**Task details:**
Below are some records. Write out the line that contains "be revised to offer strategic guidance for" and all lines after it, exactly, but not the pictures.

**Material supplied:**
===

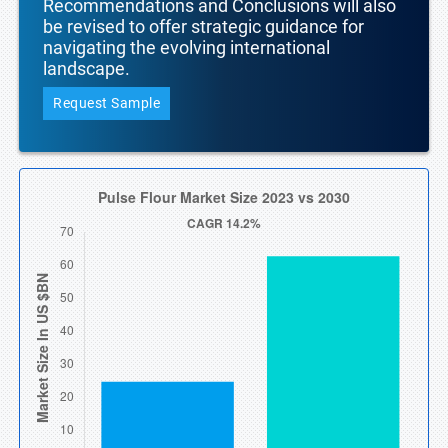
Recommendations and Conclusions will also
be revised to offer strategic guidance for
navigating the evolving international
landscape.
Request Sample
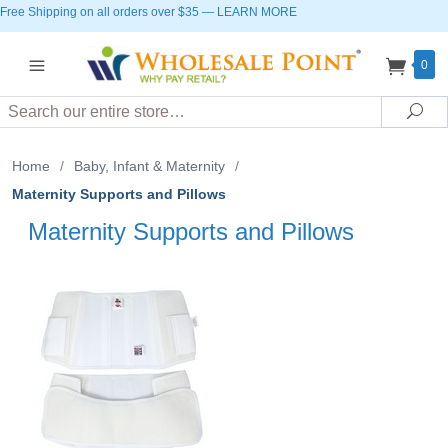
Free Shipping on all orders over $35
—
LEARN MORE
0
Search
Sea
Home
/
Baby, Infant & Maternity
/
Maternity Supports and Pillows
Maternity Supports and Pillows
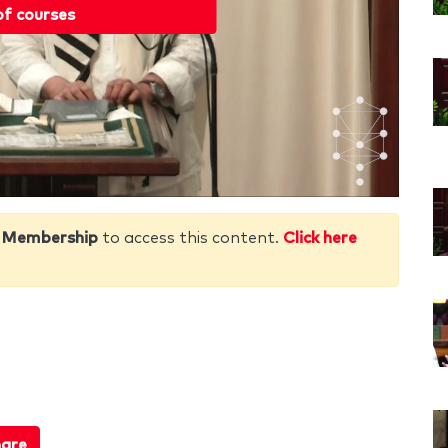
of courses
 Membership
to access this content.
Click here
are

===

**Exercise output:**
be revised to offer strategic guidance for
navigating the evolving international
landscape.
Request Sample
Free Shipping on all orders over $35
—
LEARN MORE
0
Search
Sea
Home
/
Baby, Infant & Maternity
/
Maternity Supports and Pillows
Maternity Supports and Pillows
of courses
 Membership
to access this content.
Click here
are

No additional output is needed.